First, we calculate \$\text{PR2}\$. From this formula,

$$ F_\text{PWM} = \dfrac{1}{(\text{PR2} + 1) \times 4 \times T_\text{OSC} \times \text{T2CKPS}} $$

we get

$$ \text{PR2} = \dfrac{1}{F_\text{PWM} \times 4 \times T_\text{OSC} \times \text{T2CKPS}} - 1 $$

where \$T_\text{OSC} = 1/F_\text{OSC}\$, and \$\text{T2CKPS}\$ is the Timer2 prescaler value (1, 4 or 16).

Therefore, if we want \$F_\text{PWM} = 20\text{kHz}\$, and choosing \$\text{T2CKPS} = 1\$, we get \$\text{PR2} = 249\$. We should choose higher values for \$\text{T2CKPS}\$ only if \$\text{PR2}\$ exceeds 8 bits (\$\text{PR2} \gt 255\$) for the given prescale.

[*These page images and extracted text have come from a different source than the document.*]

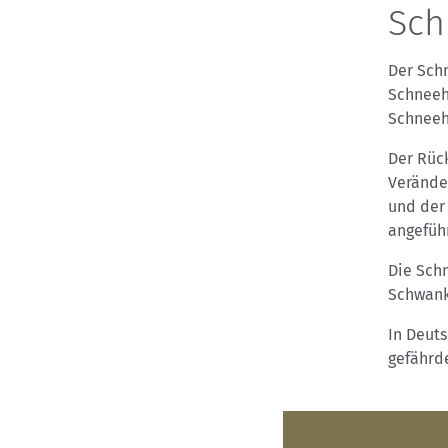
Sch
Der Schn
Schneeha
Schneeh
Der Rüc
Verände
und der 
angeführ
Die Sch
Schwank
In Deuts
gefährde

Now we calculate the max PWM resolution for the given frequency:

$$ \text{max PWM resolution} = \log_2(\;\dfrac{F_\text{OSC}}{F_\text{PWM}}\;) $$

That gives us \$9.9658\$ bits (I know, it sounds weird, but we'll use it like that later).

Now, let's calculate the PWM duty cycle. It is specified by the 10-bit value \$\text{CCPRxL:DCxB1:DCxB0}\$, that is, \$\text{CCPRxL}\$ bits as the most significant part, and \$\text{DCxB1}\$ and \$\text{DCxB0}\$ (bits 5 and 4 of \$\text{CCPxCON}\$) the least significant bits. Let's call this value \$\text{DCxB9:DCxB0}\$, or simply \$\text{DCx}\$. (x is the CCP number)

In our case, since we have a max PWM resolution of \$9.9658\$ bits, the PWM duty cycle (that is, the value of \$\text{DCx}\$) must be a value between \$0\$ and \$2^{9.9658} - 1 = 999\$. So, if we want a duty cycle of 50%, \$\text{DCx} = 0.5 \times 999 = 499.5 \approx 500\$.

The formula given on the datasheet (also on the linked doc),

$$\text{duty cycle} = \text{DCx} \times T_\text{OSC} \times \text{T2CKPS}$$

gives us the pulse duration, in seconds. In our case, it's equal to \$25\text{ns}\$. Since \$T_\text{PWM} = 50\text{ns}\$, it's obvious that we have a 50% duty cycle.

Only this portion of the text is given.